In their hands, Mastani grew out of being one of history’s many ciphers into a brave woman passionately devoted to her husband, an accomplished horse rider who accompanied her husband into battle and someone who fought tooth and nail to protect their son from forces out to kill them.

It helped that Bajirao was as renowned for his beauty as Mastani. Bajirao, Sahasrabudhe said, was widely lauded as not just handsome, but beautiful.

“There is a story that when he went to visit the Nizam in Hyderabad, the Nizam’s queens showered pearls on him because he was so beautiful,” she said.

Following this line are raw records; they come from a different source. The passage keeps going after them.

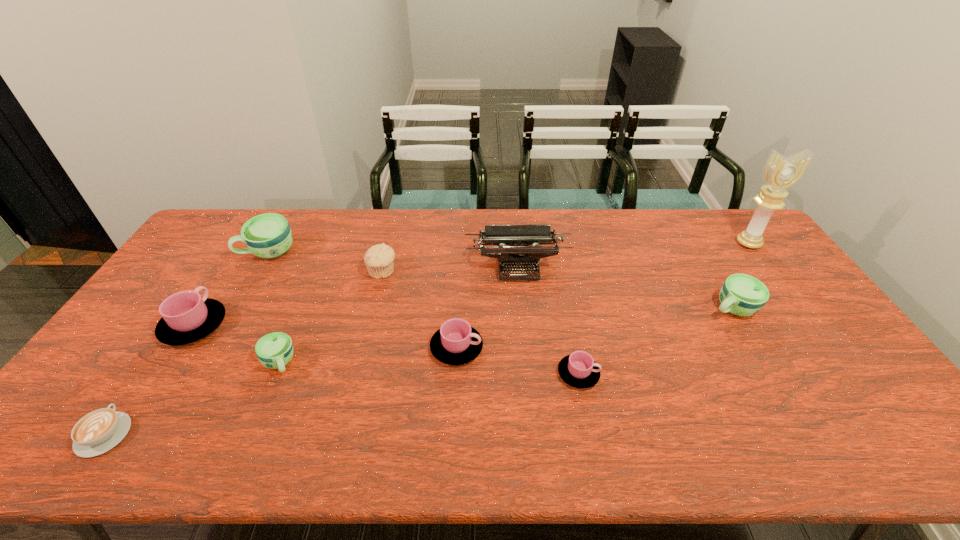 Where is `the second closest blue cup to the rightmost object`? Image resolution: width=960 pixels, height=540 pixels. the second closest blue cup to the rightmost object is located at coordinates (275, 350).

Select which blue cup is the closest to the farthest cup. Please provide its 2D coordinates. Your answer should be formatted as a tuple, i.e. [(x, y)], where the tuple contains the x and y coordinates of a point satisfying the conditions above.

[(275, 350)]

Choose which pink cup is the nearest neighbor to the typewriter. Please provide its 2D coordinates. Your answer should be formatted as a tuple, i.e. [(x, y)], where the tuple contains the x and y coordinates of a point satisfying the conditions above.

[(456, 343)]

Find the location of `the third closest pink cup to the cappuccino`. the third closest pink cup to the cappuccino is located at coordinates (579, 370).

Where is `blank area in the image that satisfies the following two spatial constraints: 1. on the front-facing side of the tallest object; 2. on the side with the handle of the smallest pink cup`? blank area in the image that satisfies the following two spatial constraints: 1. on the front-facing side of the tallest object; 2. on the side with the handle of the smallest pink cup is located at coordinates (845, 374). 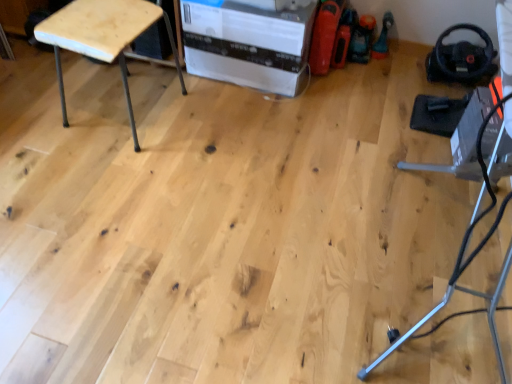 Locate an element on the screen. The width and height of the screenshot is (512, 384). vacant space to the right of natural wood stool at upper left is located at coordinates pyautogui.click(x=200, y=128). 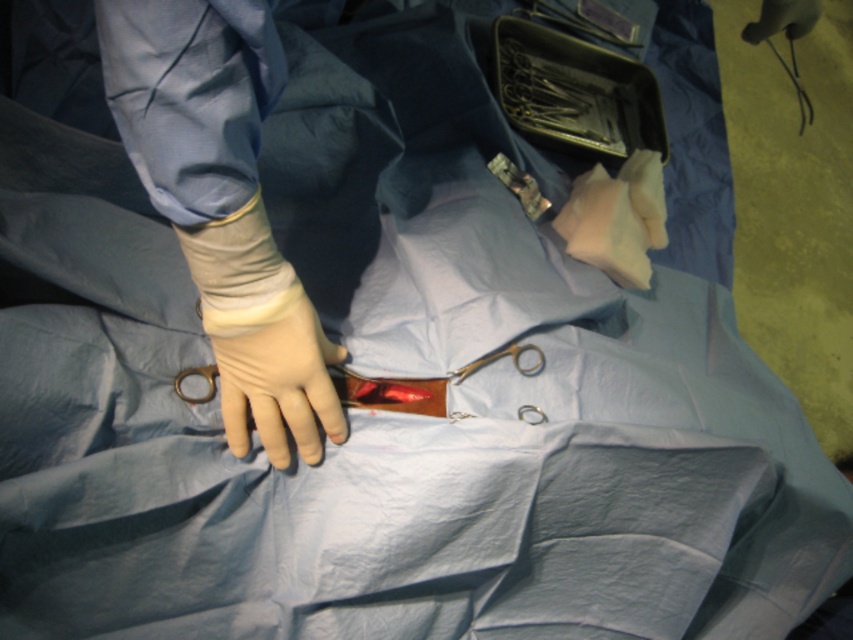 Question: Where is metallic silver surgical instruments at upper right located in relation to rubber glove at center in the image?

Choices:
 (A) below
 (B) above

Answer: (B)

Question: Which object appears closest to the camera in this image?

Choices:
 (A) metallic silver surgical instruments at upper right
 (B) rubber glove at center
 (C) beige rubber glove at left

Answer: (C)

Question: Which point is closer to the camera taking this photo?

Choices:
 (A) (311, 404)
 (B) (572, 132)
 (C) (323, 422)

Answer: (A)

Question: Observing the image, what is the correct spatial positioning of metallic silver surgical instruments at upper right in reference to rubber glove at center?

Choices:
 (A) above
 (B) below

Answer: (A)

Question: Can you confirm if metallic silver surgical instruments at upper right is thinner than rubber glove at center?

Choices:
 (A) yes
 (B) no

Answer: (B)

Question: Which point is farther to the camera?

Choices:
 (A) rubber glove at center
 (B) beige rubber glove at left
 (C) metallic silver surgical instruments at upper right

Answer: (C) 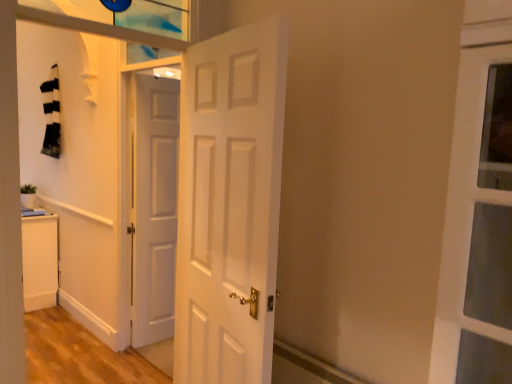 Question: Is white matte door at center, which is the 2th door in right-to-left order, bigger than white matte door at center, which is counted as the 1th door, starting from the front?

Choices:
 (A) yes
 (B) no

Answer: (B)

Question: Considering the relative positions of white matte door at center, the 1th door in the left-to-right sequence, and white matte door at center, the second door in the left-to-right sequence, in the image provided, is white matte door at center, the 1th door in the left-to-right sequence, to the right of white matte door at center, the second door in the left-to-right sequence, from the viewer's perspective?

Choices:
 (A) no
 (B) yes

Answer: (A)

Question: Considering the relative sizes of white matte door at center, the 1th door in the left-to-right sequence, and white matte door at center, the 1th door from the right, in the image provided, is white matte door at center, the 1th door in the left-to-right sequence, taller than white matte door at center, the 1th door from the right,?

Choices:
 (A) no
 (B) yes

Answer: (B)

Question: Is white matte door at center, which appears as the 1th door when viewed from the back, facing away from white matte door at center, the 1th door from the right?

Choices:
 (A) no
 (B) yes

Answer: (A)

Question: Does white matte door at center, which is the 2th door in right-to-left order, have a lesser height compared to white matte door at center, the 1th door from the right?

Choices:
 (A) no
 (B) yes

Answer: (A)

Question: Is white matte door at center, the 1th door from the right, wider or thinner than green matte plant at lower left?

Choices:
 (A) thin
 (B) wide

Answer: (B)

Question: Would you say white matte door at center, acting as the 2th door starting from the back, is inside or outside green matte plant at lower left?

Choices:
 (A) outside
 (B) inside

Answer: (A)

Question: From a real-world perspective, is white matte door at center, the second door in the left-to-right sequence, physically located above or below green matte plant at lower left?

Choices:
 (A) below
 (B) above

Answer: (B)

Question: Considering the positions of white matte door at center, which is counted as the 1th door, starting from the front, and green matte plant at lower left in the image, is white matte door at center, which is counted as the 1th door, starting from the front, taller or shorter than green matte plant at lower left?

Choices:
 (A) short
 (B) tall

Answer: (B)

Question: Considering the positions of white matte cabinet at lower left and white matte door at center, which is counted as the 1th door, starting from the front, in the image, is white matte cabinet at lower left taller or shorter than white matte door at center, which is counted as the 1th door, starting from the front,?

Choices:
 (A) tall
 (B) short

Answer: (B)

Question: From the image's perspective, is white matte cabinet at lower left located above or below white matte door at center, acting as the 2th door starting from the back?

Choices:
 (A) below
 (B) above

Answer: (A)

Question: Considering the positions of white matte cabinet at lower left and white matte door at center, the 1th door from the right, in the image, is white matte cabinet at lower left wider or thinner than white matte door at center, the 1th door from the right,?

Choices:
 (A) thin
 (B) wide

Answer: (B)

Question: In the image, is white matte cabinet at lower left on the left side or the right side of white matte door at center, which is counted as the 1th door, starting from the front?

Choices:
 (A) right
 (B) left

Answer: (B)

Question: In terms of height, does white matte cabinet at lower left look taller or shorter compared to green matte plant at lower left?

Choices:
 (A) tall
 (B) short

Answer: (A)

Question: Would you say white matte cabinet at lower left is to the left or to the right of green matte plant at lower left in the picture?

Choices:
 (A) left
 (B) right

Answer: (A) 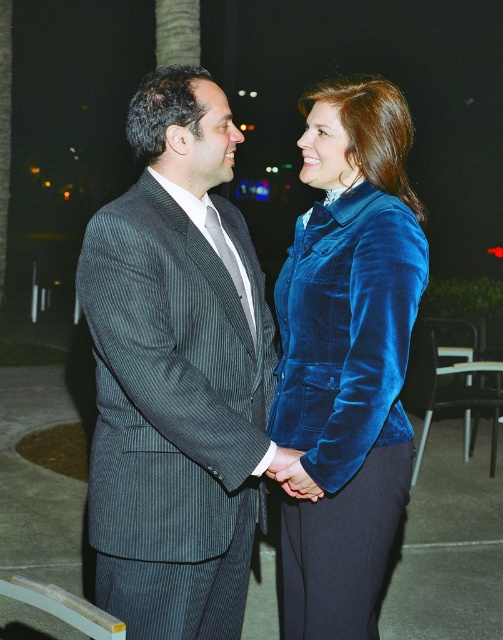 You are a photographer trying to capture a closeup shot of both the pinstriped suit at center and the velvet blue jacket at center in the scene. Your camera has a minimum focus distance of 12 inches. Can you focus on both subjects simultaneously without moving the camera?

The pinstriped suit at center and velvet blue jacket at center are 12.13 inches apart. Since the distance between them is slightly over 12 inches, the camera can focus on both subjects as the separation is within the minimum focus distance requirement.

You are a photographer trying to capture a closeup shot of the man on the left and the woman on the right. You have a camera with a 50mm lens that can focus on objects up to 2 meters away. If point A is at coordinates point (113, 307) and point B is at coordinates point (294, 480), which point should you focus on to ensure the man on the left is in focus?

You should focus on point A at coordinates point (113, 307) because it is closer to the viewer than point B at coordinates point (294, 480), ensuring the man on the left is in focus.

You are a photographer trying to capture a candid shot of both the pinstriped suit at center and the velvet blue jacket at center in the image. Since you want to ensure both are visible in the frame, which clothing item should you focus on to avoid cropping out either?

The pinstriped suit at center occupies less space than the velvet blue jacket at center, so focusing on the velvet blue jacket at center ensures both are visible since it is larger and can help frame the shot to include the smaller pinstriped suit at center. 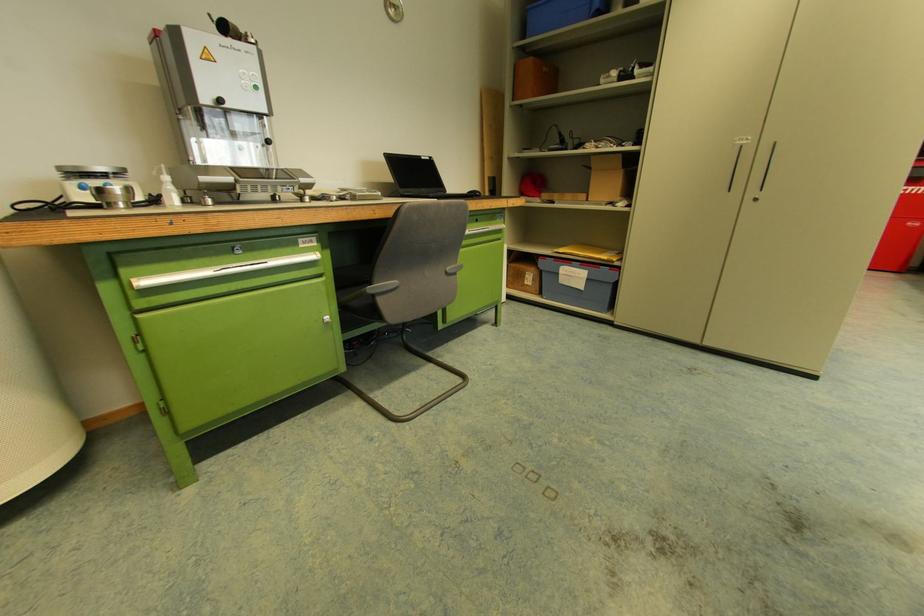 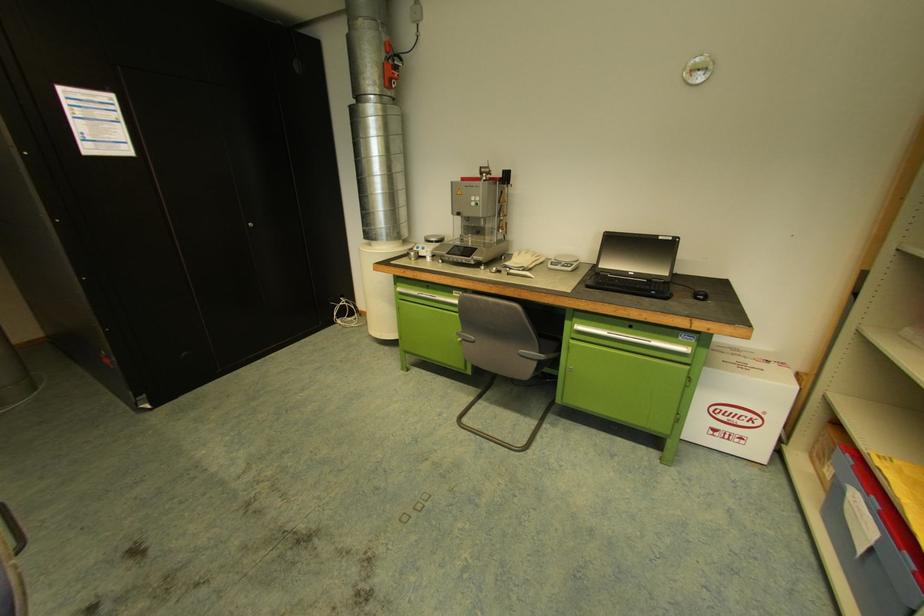 Where in the second image is the point corresponding to point (213, 201) from the first image?

(444, 261) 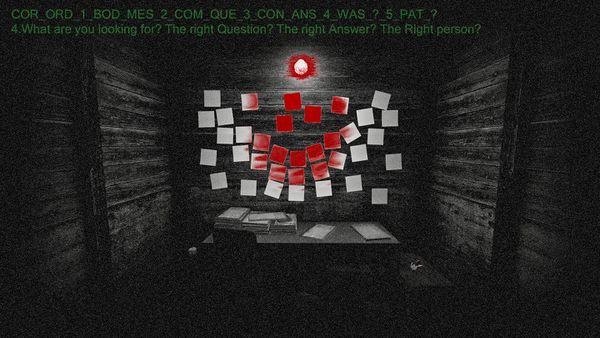 Where is `bench to sit on`? The height and width of the screenshot is (338, 600). bench to sit on is located at coordinates (419, 282).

This fable became a plot point in ETV’s television series Shrimant Peshwa Bajirao Mastani, which aired in 2010.

“Many people think of novels as history,” Palande-Datar said. “That is sad. The more entertaining the writing, the more they believe it. This has become just yet another love story with names that are historical.”

There are few physical remnants of Mastani left today. A room in the Raja Kelkar Museum is said to be transplanted from the palace Bajirao had built for her in Kothrud. This, says, Mandar Lawate, a Pune-based historian, is not true.

“It was likely from the second Bajirao Peshwa’s palace, not the one built for Mastani,” he said.

Nothing remains of Bajirao Peshwa’s palace in Shanivarwada except for the walls, he said, as the entire palace burnt down in 1828. The inferno lasted seven days. Mastani’s tomb in Pabal is still there, though it is not well maintained.

The limits of fiction?

Though Sahasrabudhe acknowledges that the romantic aspect of the story was a later invention, she still thinks there is a limit to how far imagination should go.

“In the name of fiction, you cannot show something that is non-cultural, non-historical and disgusting,” she said. “Sanjay Leela Bhansali has put a statement that this is fiction – then he should not use their real names. Otherwise how can you claim anything?”

Nor is this moral policing, she claimed.

“Chitpavans are the most modern community,” she said. “They are responsible for the women’s movement, for education, they have gone beyond tolerance in every age. But is there no morality in society?”

The problem, said Palande-Datar, was that new work based on accurate historical sources did not emerge as quickly as adaptations, which invented around what was available.
“If adaptations are not factual, that is fine, but they should also look at the context,” she said. “There is such a thing as liberty, but in this case, it is not creative.”

That said, Datar does not think the film should be banned.

“Don’t look at it if you are really disturbed,” she said. “Make your own movies, write articles about it. But as we are bound by duties, there is also the right to speak.”